**Exercise instructions**. Could you copy the records below exactly, keeping none of the images?

Saved data entries:

::::

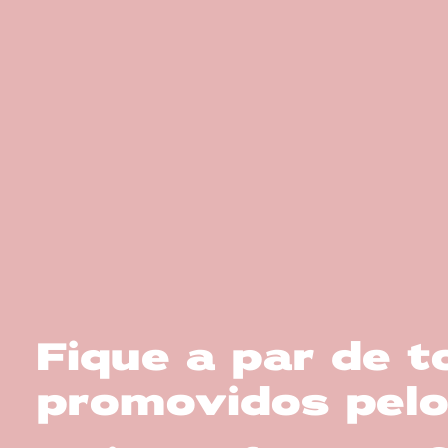
Fique a par de 
promovidos pelo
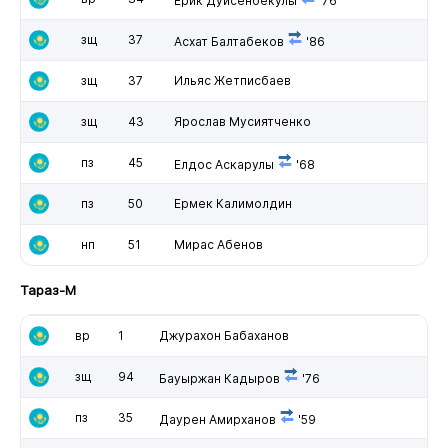
Ерик Дуйсенбекулы
'76
зщ
37
Асхат Балтабеков
'86
зщ
37
Ильяс Жетписбаев
зщ
43
Ярослав Мусиятченко
пз
45
Елдос Аскарулы
'68
пз
50
Ермек Калимолдин
нп
51
Мирас Абенов
Тараз-М
вр
1
Джурахон Бабаханов
зщ
94
Бауыржан Кадыров
'76
пз
35
Даурен Амирханов
'59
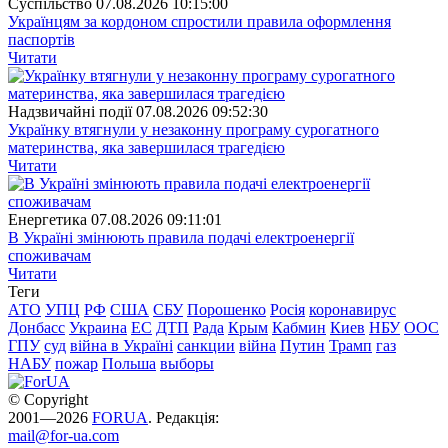
Суспiльство
07.08.2026 10:15:00
Українцям за кордоном спростили правила оформлення
паспортів
Читати
Надзвичайні події
07.08.2026 09:52:30
Українку втягнули у незаконну програму сурогатного
материнства, яка завершилася трагедією
Читати
Енергетика
07.08.2026 09:11:01
В Україні змінюють правила подачі електроенергії
споживачам
Читати
Теги
АТО
УПЦ
РФ
США
СБУ
Порошенко
Росія
коронавирус
Донбасс
Украина
ЕС
ДТП
Рада
Крым
Кабмин
Киев
НБУ
ООС
ГПУ
суд
війна в Україні
санкции
війна
Путин
Трамп
газ
НАБУ
пожар
Польша
выборы
© Copyright
2001—2026
FORUA
. Редакція:
mail@for-ua.com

::::

**Solution to this task**.
Fique a par de 
promovidos pelo
Ерик Дуйсенбекулы
'76
зщ
37
Асхат Балтабеков
'86
зщ
37
Ильяс Жетписбаев
зщ
43
Ярослав Мусиятченко
пз
45
Елдос Аскарулы
'68
пз
50
Ермек Калимолдин
нп
51
Мирас Абенов
Тараз-М
вр
1
Джурахон Бабаханов
зщ
94
Бауыржан Кадыров
'76
пз
35
Даурен Амирханов
'59
Суспiльство
07.08.2026 10:15:00
Українцям за кордоном спростили правила оформлення
паспортів
Читати
Надзвичайні події
07.08.2026 09:52:30
Українку втягнули у незаконну програму сурогатного
материнства, яка завершилася трагедією
Читати
Енергетика
07.08.2026 09:11:01
В Україні змінюють правила подачі електроенергії
споживачам
Читати
Теги
АТО
УПЦ
РФ
США
СБУ
Порошенко
Росія
коронавирус
Донбасс
Украина
ЕС
ДТП
Рада
Крым
Кабмин
Киев
НБУ
ООС
ГПУ
суд
війна в Україні
санкции
війна
Путин
Трамп
газ
НАБУ
пожар
Польша
выборы
© Copyright
2001—2026
FORUA
. Редакція:
mail@for-ua.com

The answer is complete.